“Jeff in Venice, Death in Varanasi. A Novel” by Geoff Dyer

May 16, 2010 at 11:17 pm Leave a comment

I liked the two different stories in one single book, though I do not believe them to be different versions of the same story. I see them more like different moments in the same person’s life. The narrator refers everything as having its avatar and this is possibly the way the author understands his own book.

The correspondences between both parts lie, among other things, in the romantic/ friendship encounter between people, the fascination for a specific city and the development of a mood, which is also partly city-related.

The second story, especially towards the end, engaged me more. “Death in Varanasi” poses the question: “What if (…) desire went away and never came back?”. Among other subjects, the book is about lust, about feeling it in the first story and about renuntiating it in the second.

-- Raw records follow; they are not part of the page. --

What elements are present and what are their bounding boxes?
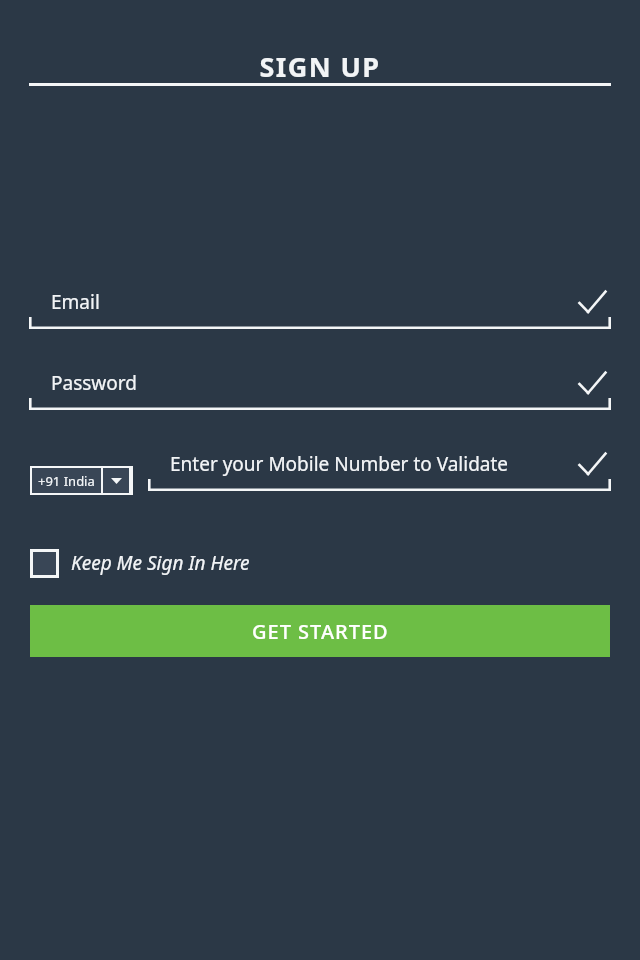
button[interactable]: GET STARTED	[30, 605, 610, 657]
staticText: GET STARTED	[252, 618, 389, 645]
staticText: Password	[51, 370, 137, 396]
button[interactable]: Email	[29, 289, 611, 329]
staticText: Email	[51, 289, 100, 315]
staticText: Keep Me Sign In Here	[71, 550, 250, 576]
button[interactable]: Select country code	[30, 466, 133, 495]
staticText: Enter your Mobile Number to Validate	[170, 451, 509, 477]
button[interactable]: Password	[29, 370, 611, 410]
button[interactable]: Enter your Mobile Number to Validate	[148, 451, 611, 491]
staticText: +91 India	[38, 472, 95, 490]
staticText: SIGN UP	[0, 48, 640, 82]
button[interactable]: Keep Me Sign In Here	[30, 546, 250, 580]
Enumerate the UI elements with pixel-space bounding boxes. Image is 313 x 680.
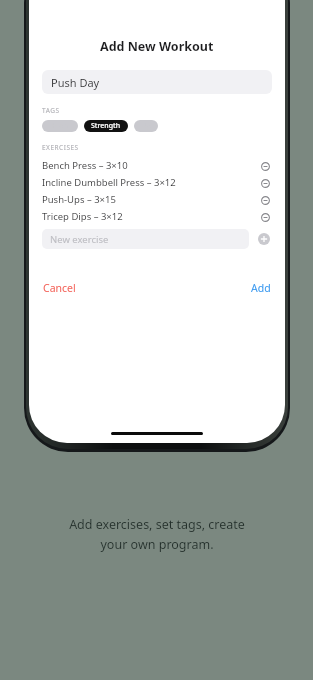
button[interactable]: Remove exercise: [258, 176, 272, 190]
button[interactable]: Add exercise: [256, 231, 272, 247]
staticText: Add: [251, 281, 271, 295]
button[interactable]: Cancel: [42, 279, 77, 297]
button[interactable]: Remove exercise: [258, 159, 272, 173]
button[interactable]: Bench Press – 3×10: [42, 157, 272, 174]
staticText: Incline Dumbbell Press – 3×12: [42, 176, 258, 189]
staticText: New exercise: [50, 233, 109, 246]
button[interactable]: Push Day: [42, 70, 272, 94]
staticText: Add exercises, set tags, create: [69, 516, 245, 533]
staticText: your own program.: [100, 536, 214, 553]
staticText: Bench Press – 3×10: [42, 159, 258, 172]
button[interactable]: Add: [250, 279, 272, 297]
staticText: Cancel: [43, 281, 76, 295]
button[interactable]: Push: [42, 120, 78, 132]
staticText: EXERCISES: [42, 143, 79, 152]
button[interactable]: Remove exercise: [258, 210, 272, 224]
button[interactable]: Tricep Dips – 3×12: [42, 208, 272, 225]
staticText: TAGS: [42, 106, 60, 115]
staticText: Push Day: [51, 75, 100, 90]
button[interactable]: New exercise: [42, 229, 249, 249]
staticText: Strength: [91, 121, 121, 131]
button[interactable]: Up: [134, 120, 158, 132]
button[interactable]: Incline Dumbbell Press – 3×12: [42, 174, 272, 191]
button[interactable]: Remove exercise: [258, 193, 272, 207]
staticText: Add New Workout: [100, 38, 214, 55]
button[interactable]: Push-Ups – 3×15: [42, 191, 272, 208]
staticText: Tricep Dips – 3×12: [42, 210, 258, 223]
button[interactable]: Strength: [84, 120, 128, 132]
staticText: Push-Ups – 3×15: [42, 193, 258, 206]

Some of my favourite quotes:
The bank at the other side was quite steep. Walking over it was like cresting a low sand dune. As I did so, a dark bird flapped noisily into the air. To my right, in a small bay, two dogs were eating something at the river’s edge.
A dead man.
Was being chewed by two dogs. One was eating his left forearm, the other his right wrist. The dead man was intact. He was lying face down. I could see his hair and one ear. He was wearing a filthy pale blue T-shirt, torn in several places and shorts. The dogs looked up, looked at me, then resumed their meal. It seemed a strange place to start, the arms. Maybe they started there because it was easy to get their jaws around limbs.
I could not see the dead man properly, but I recognized one of the dogs
“. (p.265)

Some people stop believing that hapiness is going to come their way. On the brink of becoming one of them, I began to accept that it was my destiny to be unhappy. In the normal course of things I would have made some accomodation with this, would have set up camp as a permanently unhappy person. But what had happened in Varanasi was that something was taken out of the equation so that there was nothing for unhappiness to fasten itself upon. That something was me. I had cheated destiny. Actually, the passive construction is more accurate: destiny had been cheated“. (p.279)

Entry filed under: Blogroll, Books.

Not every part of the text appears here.